New is not a purpose in itself

Posted September 01, 2020

New technology, new ideas, new trends – there’s always something attractive about the new. We love novelties not just because they give us something to surprise others with, but because they may give us an upper hand before everyone else catches up.

 

There is even an entire industry just to capture and convey everything that could be considered new, basically what no one else has heard or read before. It is even called News!
In public innovation new is also a desirable feature. It is common to judge ideas by examining their “innovation height“, which basically determines if it is “new enough”. Not seldomly, this is also a popular argument to reject an idea or a project application. When it is not new enough, it is apparently not worth supporting with public resources.

And of course we should not address a challenge by developing solutions that have already been tried and dismissed. But we mustn’t confuse innovative enough with new enough. To clarify this distinction we must understand that innovative means not just new and groundbreaking, but also successful. Innovation successfully new in the sense that it actually creates the value it was intended to create. And then it makes sense to say that if it works it is obviously new enough. Either someone hasn’t actually tried it before and if someone did and it failed then something must have changed since then, which means the idea has not been tried under these circumstances before – hence new enough to work. So you might even say that ”innovation height” is a bit of a pointless definition.

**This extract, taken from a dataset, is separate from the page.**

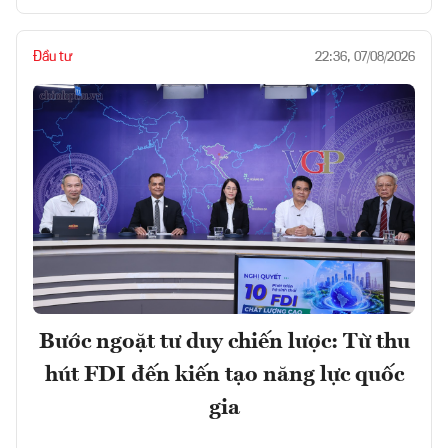
Đầu tư
22:36, 07/08/2026
Bước ngoặt tư duy chiến lược: Từ thu
hút FDI đến kiến tạo năng lực quốc
gia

So why are we so keen to come up with everything new? We must remind ourselves of what we really want to achieve in the first place. Do we want to solve the problem in an effective way that continues to be effective over time? Or is it more important to do it in a spectacularly new way? On behalf of the tax payers I argue we should stick with the first one.

It is not just fun to try new ways. It is surprisingly hard to make them work and there is a significant risk they will not work at all. I would argue that if we could just make solutions happen then they would be new enough. And if we can make real things happen in whatever genius way that might be, then that in itself should make it to the news.